IT teams looking to build big data architectures have an abundance of technology choices they can mix and match to meet their data processing and analytics needs. But there’s a downside to all that: Putting the required pieces together is a daunting task.
Finding and deploying the right big data technologies within the expanding Hadoop ecosystem is a lengthy process frequently measured in years, unless corporate executives throw ample amounts of money and resources at projects to speed them up. Missteps are common, and one company’s architectural blueprint won’t necessarily translate to other organizations, even in the same industry.
“I tell people that it’s not something you can order from Amazon or get from the Apple Store,” said Bryan Lari, director of institutional analytics at the University of Texas MD Anderson Cancer Center in Houston. Fully constructing a big data architecture, he added, “is complex, and it’s a journey. It’s not something we’re going to implement in six months or a year.” Nor is there an easy-to-apply technology formula to follow. “Depending on the use case or user, there are different tools that do what we need to do,” Lari said.
MD Anderson’s big data environment is centered on a Hadoop cluster that went into production use in March, initially to process vital-signs data collected from monitoring devices in patients’ rooms. But the data lake platform also includes HBase; Hadoop’s companion NoSQL database; the Hive SQL-on-Hadoop software; and various other Apache open source technologies such as Pig, Sqoop, Oozie and Zookeeper. In addition, the cancer treatment and research organization has deployed an Oracle data warehouse as a downstream repository to support analytics and reporting applications, plus IBM’s Watson cognitive computing system to provide natural language processing and machine learning capabilities. New data visualization, governance and security tools are due to be added in the future, too.

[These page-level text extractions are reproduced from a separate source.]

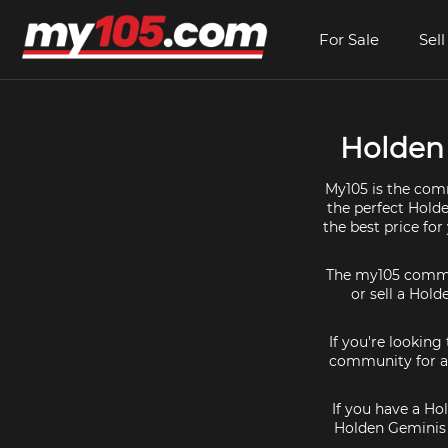
For Sale
Sell
Holden 
My105 is the comm
the perfect Holde
the best price fo
The my105 communi
or sell a Hold
If you're looking
community for al
If you have a Ho
Holden Geminis 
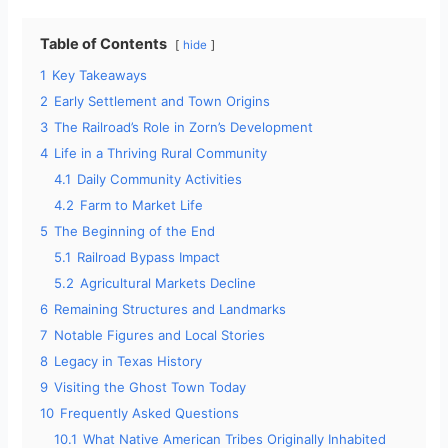
Table of Contents
hide
1
Key Takeaways
2
Early Settlement and Town Origins
3
The Railroad’s Role in Zorn’s Development
4
Life in a Thriving Rural Community
4.1
Daily Community Activities
4.2
Farm to Market Life
5
The Beginning of the End
5.1
Railroad Bypass Impact
5.2
Agricultural Markets Decline
6
Remaining Structures and Landmarks
7
Notable Figures and Local Stories
8
Legacy in Texas History
9
Visiting the Ghost Town Today
10
Frequently Asked Questions
10.1
What Native American Tribes Originally Inhabited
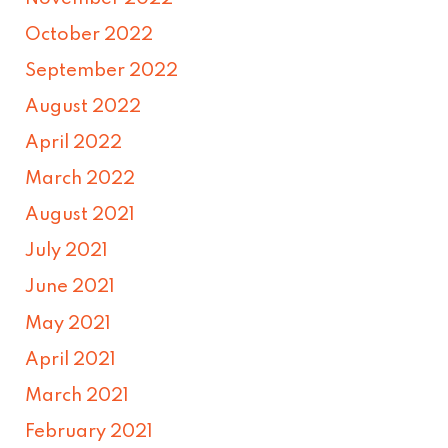
October 2022
September 2022
August 2022
April 2022
March 2022
August 2021
July 2021
June 2021
May 2021
April 2021
March 2021
February 2021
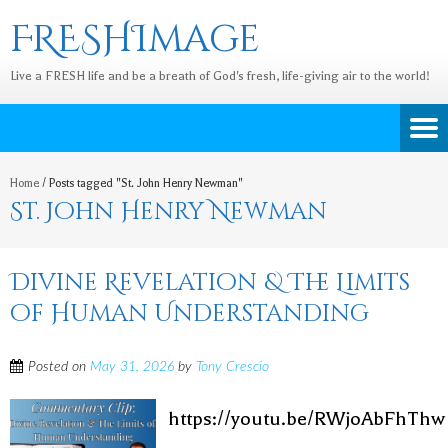
FRESHImage
Live a FRESH life and be a breath of God's fresh, life-giving air to the world!
Home
/
Posts tagged "St. John Henry Newman"
St. John Henry Newman
Divine Revelation & The Limits
of Human Understanding
Posted on
May 31, 2026
by
Tony Crescio
https://youtu.be/RWjoAbFhThw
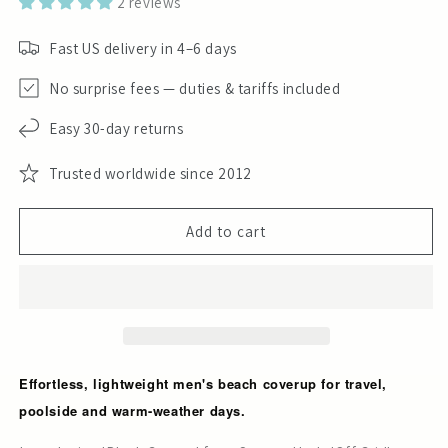
2 reviews
Fast US delivery in 4–6 days
No surprise fees — duties & tariffs included
Easy 30-day returns
Trusted worldwide since 2012
Add to cart
Effortless, lightweight men's beach coverup for travel,
poolside and warm-weather days.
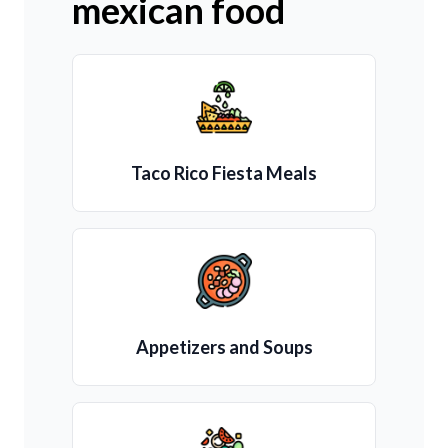
mexican food
Taco Rico Fiesta Meals
Appetizers and Soups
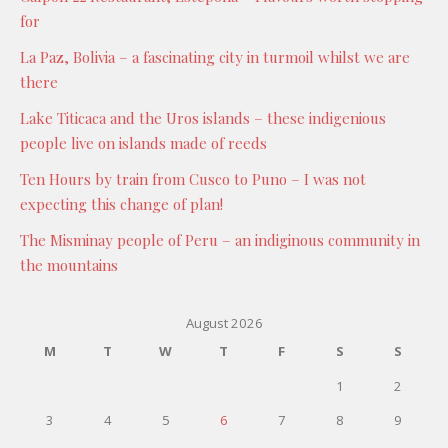
for
La Paz, Bolivia – a fascinating city in turmoil whilst we are
there
Lake Titicaca and the Uros islands – these indigenious
people live on islands made of reeds
Ten Hours by train from Cusco to Puno – I was not
expecting this change of plan!
The Misminay people of Peru – an indiginous community in
the mountains
August 2026
M
T
W
T
F
S
S
1
2
3
4
5
6
7
8
9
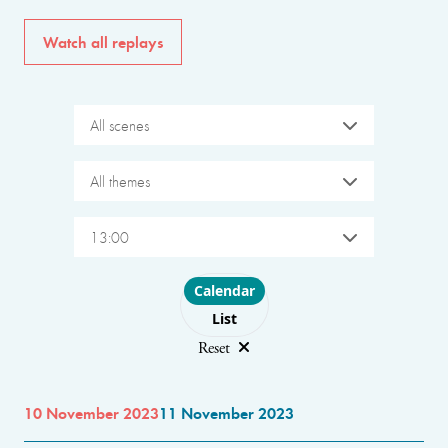
Watch all replays
All scenes
All themes
13:00
Choose layout
Calendar
List
Reset
10 November 2023
11 November 2023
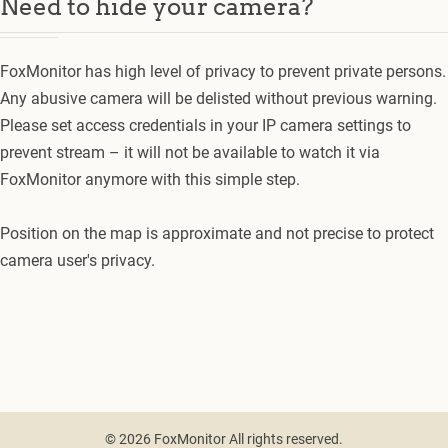
Need to hide your camera?
FoxMonitor has high level of privacy to prevent private persons.
Any abusive camera will be delisted without previous warning.
Please set access credentials in your IP camera settings to
prevent stream – it will not be available to watch it via
FoxMonitor anymore with this simple step.
Position on the map is approximate and not precise to protect
camera user's privacy.
© 2026 FoxMonitor All rights reserved.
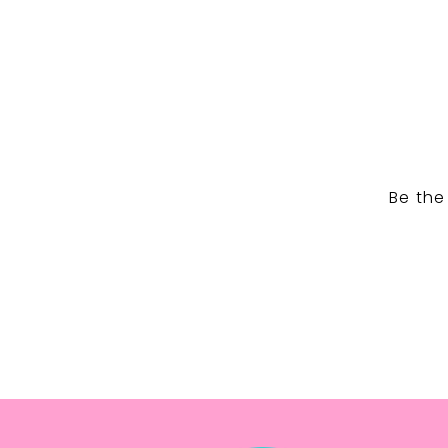
Be the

The IT team at MD Anderson began working with Hadoop in early 2015. To demo some potential applications and learn about the technology, the center first built a pilot cluster using the base Apache Hadoop software; later, it brought in the Hortonworks distribution of Hadoop for the production deployment.
Vamshi Punugoti, associate director of research information systems at MD Anderson, said the experience gained in the pilot project should also help make it easier to cope with modifications to the architecture that likely will be needed as new big data tools emerge to augment or replace existing ones. “It’s a continually evolving field, and even the data we’re collecting is constantly changing,” Punugoti said. “It would be naïve to assume we have it all covered.”
A platform engineering team at ride-sharing company Uber similarly spent about 12 months building a multifaceted big data architecture, but with even more technology components, and in more of a hurry-up mode. Vinoth Chandar, a senior software engineer on Uber’s Hadoop team, said the San Francisco-based company’s existing systems couldn’t keep up with the volumes of data that its fast-growing business operations were generating. As a result, much of the data couldn’t be analyzed in a timely manner — a big problem because Uber’s business “is inherently real time” in nature, Chandar said. To enable operations managers to become more data-driven, Chandar and his colleagues set up a Hadoop data lake environment that also includes HBase, Hive, the Spark processing engine, the Kafka message queueing system and a mix of other technologies. Some of the technologies are homegrown, for example, a data ingestion tool called Streamific. With the architecture in place, Uber is “catching up to the state of the art on big data and analytics,” Chandar said. But it wasn’t easy getting there. “To pull it all together, I can say that 10 people didn’t sleep for a year,” he added half-jokingly.